Desde mi niñez me gustaba la política. Me parecía el oficio más noble del mundo ayudar al prójimo, procurar la justicia, promoverla y brindar oportunidades a todos para servir y hacer el bien. Más tarde en mi adolescencia supe que la Política se estudiaba como una ciencia, lo que me cautivó para estudiarla como parte de una preparación para la carrera de las leyes, la abogacía. Nunca pensé que habría de ser un funcionario electo, pues cuando era muy joven, escogí el camino de hacerme independentista, lo que significaba entonces, para el 1975, un ingreso a la condición de ser discriminado, criminalizado y descartado.

Poco más de dos décadas después, cuando asumí el honroso cargo de ser portavoz del Partido Independentista Puertorriqueño, el segundo representante electo del PIP por voto directo desde 1956, es decir, cuarenta años después, quise darlo todo a cambio de nada, servir y no ser servido, honrar la Justicia y hacer mi trabajo con devoción e integridad. Nunca presté otro juramento que no fuese éste, ni mantuve otra ética que no fuese la de los principios con los que me crié desde la costumbre y la fe.

Desde mucho antes del 1996, empecé a investigar casos de corrupción público-privada a mediados de los años ochenta. Sabía de la maldad que se posaba y que a veces se incrustaba en el quehacer público. Vi a muchos caer y a otros salir impunes. Observé cómo el régimen jurídico se iba adaptando a la continua creación de privilegios y lagunas que fueron aprovechadas todavía más, por los más privilegiados y favorecidos. Había que combatirlos, denunciarlos, bloquear o anticipar sus embestidas y el cáncer de la relativización y el escepticismo que regaban a vuelta redonda. El mal de la corrupción estaba en la mente y en el alma de los sujetos, estaba en el ambiente y en la estructura de las normas jurídicas y prácticas que lo acunaban. Todavía es así.

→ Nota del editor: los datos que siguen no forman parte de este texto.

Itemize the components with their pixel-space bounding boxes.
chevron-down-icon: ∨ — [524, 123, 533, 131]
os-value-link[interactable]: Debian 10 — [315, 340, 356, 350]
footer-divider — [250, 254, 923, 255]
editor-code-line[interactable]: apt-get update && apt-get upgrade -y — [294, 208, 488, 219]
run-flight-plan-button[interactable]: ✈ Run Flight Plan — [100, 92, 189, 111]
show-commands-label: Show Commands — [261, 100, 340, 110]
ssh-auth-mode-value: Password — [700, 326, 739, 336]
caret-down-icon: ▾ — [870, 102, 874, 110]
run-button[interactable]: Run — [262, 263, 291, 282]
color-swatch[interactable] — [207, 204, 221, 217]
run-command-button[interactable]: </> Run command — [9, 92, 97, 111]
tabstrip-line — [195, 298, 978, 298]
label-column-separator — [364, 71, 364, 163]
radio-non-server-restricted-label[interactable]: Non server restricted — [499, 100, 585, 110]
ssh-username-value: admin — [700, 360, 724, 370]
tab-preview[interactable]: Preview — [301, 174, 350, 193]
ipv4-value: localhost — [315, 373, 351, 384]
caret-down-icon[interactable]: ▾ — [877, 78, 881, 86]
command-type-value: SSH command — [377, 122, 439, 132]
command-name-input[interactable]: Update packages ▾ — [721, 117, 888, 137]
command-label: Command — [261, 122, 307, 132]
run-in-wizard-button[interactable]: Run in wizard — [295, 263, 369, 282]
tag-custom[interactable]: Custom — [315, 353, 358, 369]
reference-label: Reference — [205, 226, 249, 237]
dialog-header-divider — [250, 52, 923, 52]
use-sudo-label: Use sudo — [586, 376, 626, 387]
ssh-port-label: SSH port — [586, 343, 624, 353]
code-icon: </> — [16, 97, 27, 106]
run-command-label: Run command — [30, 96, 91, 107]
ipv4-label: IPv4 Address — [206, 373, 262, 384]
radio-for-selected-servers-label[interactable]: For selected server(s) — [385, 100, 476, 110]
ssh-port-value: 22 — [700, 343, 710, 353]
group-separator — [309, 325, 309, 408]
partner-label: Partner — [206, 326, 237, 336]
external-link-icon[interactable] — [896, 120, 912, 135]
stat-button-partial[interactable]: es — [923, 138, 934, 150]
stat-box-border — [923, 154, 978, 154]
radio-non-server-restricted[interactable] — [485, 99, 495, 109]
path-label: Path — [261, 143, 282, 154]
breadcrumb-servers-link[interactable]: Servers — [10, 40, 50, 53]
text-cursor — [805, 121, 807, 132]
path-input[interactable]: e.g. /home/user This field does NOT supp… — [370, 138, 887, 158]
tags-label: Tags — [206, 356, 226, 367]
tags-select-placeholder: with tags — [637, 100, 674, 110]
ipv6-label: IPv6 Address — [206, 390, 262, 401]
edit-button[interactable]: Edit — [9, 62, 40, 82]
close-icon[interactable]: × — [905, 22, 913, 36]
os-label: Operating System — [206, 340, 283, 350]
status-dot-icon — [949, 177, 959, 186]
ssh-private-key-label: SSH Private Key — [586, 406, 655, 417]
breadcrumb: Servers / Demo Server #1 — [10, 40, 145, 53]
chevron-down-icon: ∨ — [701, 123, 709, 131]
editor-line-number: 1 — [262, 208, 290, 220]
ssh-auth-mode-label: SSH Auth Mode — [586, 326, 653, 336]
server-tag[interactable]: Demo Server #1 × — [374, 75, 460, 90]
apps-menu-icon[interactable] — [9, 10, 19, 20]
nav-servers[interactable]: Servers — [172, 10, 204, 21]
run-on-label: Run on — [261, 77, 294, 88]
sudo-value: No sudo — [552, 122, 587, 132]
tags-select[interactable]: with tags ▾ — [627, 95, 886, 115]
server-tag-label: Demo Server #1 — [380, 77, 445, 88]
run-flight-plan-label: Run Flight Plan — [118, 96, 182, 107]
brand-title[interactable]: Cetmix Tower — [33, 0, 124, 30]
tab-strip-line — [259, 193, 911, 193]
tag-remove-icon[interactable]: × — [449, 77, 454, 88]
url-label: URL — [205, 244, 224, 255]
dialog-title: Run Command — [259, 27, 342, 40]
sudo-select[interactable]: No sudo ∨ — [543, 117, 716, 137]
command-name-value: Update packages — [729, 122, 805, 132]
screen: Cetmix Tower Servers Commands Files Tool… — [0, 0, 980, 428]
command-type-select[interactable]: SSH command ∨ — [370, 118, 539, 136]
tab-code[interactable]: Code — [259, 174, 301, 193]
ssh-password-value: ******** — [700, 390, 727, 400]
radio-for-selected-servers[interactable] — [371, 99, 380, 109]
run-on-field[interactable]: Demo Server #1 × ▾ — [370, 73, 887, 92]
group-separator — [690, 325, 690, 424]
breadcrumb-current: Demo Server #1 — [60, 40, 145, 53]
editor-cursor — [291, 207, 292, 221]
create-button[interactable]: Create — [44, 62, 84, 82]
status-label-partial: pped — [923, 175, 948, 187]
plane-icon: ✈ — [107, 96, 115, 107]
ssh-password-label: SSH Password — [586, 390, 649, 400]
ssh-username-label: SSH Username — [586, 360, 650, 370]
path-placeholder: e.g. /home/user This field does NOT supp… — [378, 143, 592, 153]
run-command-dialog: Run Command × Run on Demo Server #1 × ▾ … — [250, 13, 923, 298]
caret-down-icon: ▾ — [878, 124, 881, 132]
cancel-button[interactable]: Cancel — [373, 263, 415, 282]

Hay una relación muy estrecha entre la corrupción y la democracia. Diríamos que la primera se entroniza y apodera cuando corrompe y pulveriza a la segunda. Puerto Rico es un lugar endémico para la corrupción porque la democracia, ni siquiera la más elemental, nunca ha existido. El pueblo puertorriqueño no ejerce poder sobre su futuro, ni sobre sus asuntos fundamentales y no se manda. Otros lo mandan desde lejos. Así que se empieza la ecuación corrupción-democracia, cojos de una de las dos patas. Por supuesto, que hay ocasiones en que la honradez y el deseo de promover el Bien Común prevalece. Pero la fragilidad es enorme. No ser dueño del presente, ni de la planificación del futuro y, por el contrario, estarlo entregando continuamente a intereses egoístas, mezquinos e injustificables es la cadena más pesada que puede arrastrar un Pueblo.

Si todos nuestros funcionarios electivos y los nombrados, entendiesen esto, en lugar de estarse acomodando ante el mejor postor, y sólo pensando en la reelección, otro empezaría a ser el cantar. Si a pesar del Congreso, de su oprobiosa Junta, de la dependencia atroz cultivada local y federalmente, y de los miedos sembrados, pudiésemos caminar en la dirección opuesta, y darnos cuenta del abismo propio al que va dirigido Estados Unidos, saldríamos más a tiempo y mejor preparados como pueblo, como Patria y como nación a asumir nuestras responsabilidades con nosotros y con la Humanidad.

Hay que romper con la corrupción en todas sus formas, sólo así será realizable en un país descolonizado una democracia fructífera, como no la hemos tenido nunca, como no la tiene para sí, ni pueden dárnosla los EE UU, ahogado por el Mercado y sus apetitos, dispuesto a ahogar al mundo para engullirlo. El juez Thomas es sólo un síntoma de un país sin ética y sin rumbo, que nos coloniza.